Lecture 16 - IS and LM curves (CLOSED SO NO NX) Flashcards
Consumption and investment formula (diff from normal)
C=a+b(Y-T)
a is fixed parameter representing minimum consumption.
I=d-fr
d is fixed parameter of max amount of investment with 0 borrowing costs.
f is interest rate sensitivity of investment (how much firms respond to r)
Put into Y function.
Y=a+d+G-bT /(1-b) - f/(1-b)r for the X axis
So split up fr from the others.
SLOPE
-f/(1-b) r
X intercept
a+d+G-bT/1-b
To find y intercept rearrange Y function to make r subject
What shifts IS
- What is the size of shift determined by for G* and T*
Changes in G* or T*
Increased IS = increase in G* and fall in T*
- The MPC b (multiplier effect)
G* size determined by 1/ (1-b)
T* size determined by -b/ (1-b)
Example of a multiplier effect (an increase in G)
an increase in G* raises income and household then increase consumption raising income level further.
What determines the SLOPE of the IS
The slope is
-f/(1-b)
an increase in f or b makes IS flatter.
(f is investment sensitivity to r and b is MPC)
Recall Demand for money formula
Md/P =L(Y)=kY
This is transaction demand for money, we can now add an asset demand for money.

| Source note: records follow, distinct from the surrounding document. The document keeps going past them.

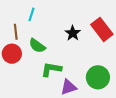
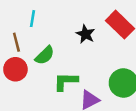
green semicircle: (37, 46) -> (45, 55), turned -72

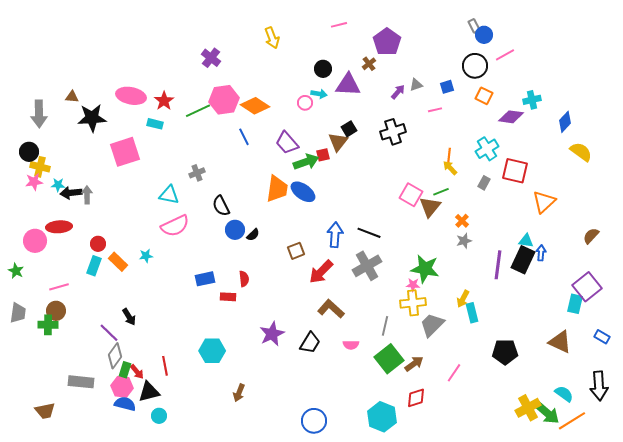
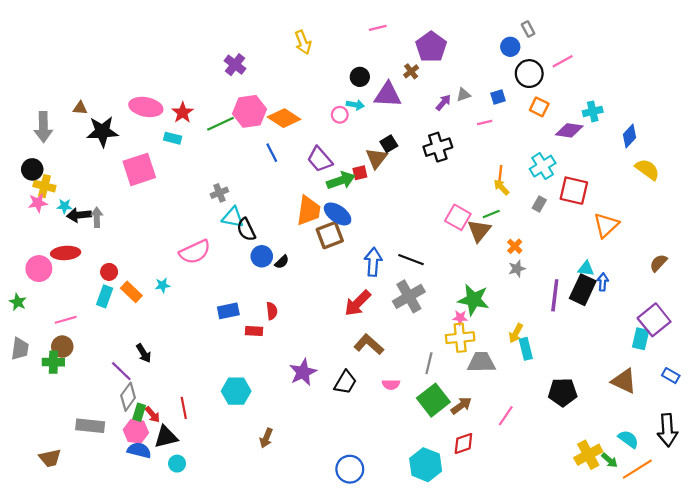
blue circle: (484, 35) -> (510, 47), moved
cyan triangle: (169, 195) -> (233, 217), moved
brown square: (296, 251) -> (330, 235), moved, size x1.4
gray trapezoid: (432, 325) -> (481, 362), turned 44
green arrow: (547, 413) -> (609, 460), size x0.6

What do we also have to assume?
Md/P = L(Y,i)
Md/P=ky - lr
Md/P = L(Y,i) where Y (income) increases, demand for money increases so we hold more, and if nominal interest rate (i) increases, cost of holding money increases thus we demand less.
We assume under fixed prices, expected inflation and inflation is therefore 0 so i=r. I.e money market influences real interest rate in short run.
So how do we show this negative relationship graphically between demand for money and interest rates (where i=r under fixed prices in SR)
downward sloping demand for RMB curve. labelled L(r)
Scenario: impact of increase in income on money market and LM curve
Increase in RMB demand. Shifts L(r) upwards, increasing r.
Why? In order to increase holdings of money, households sell bonds. So price of bonds fall, and interest rises (r=B/Pb. Pb falls, r increases.)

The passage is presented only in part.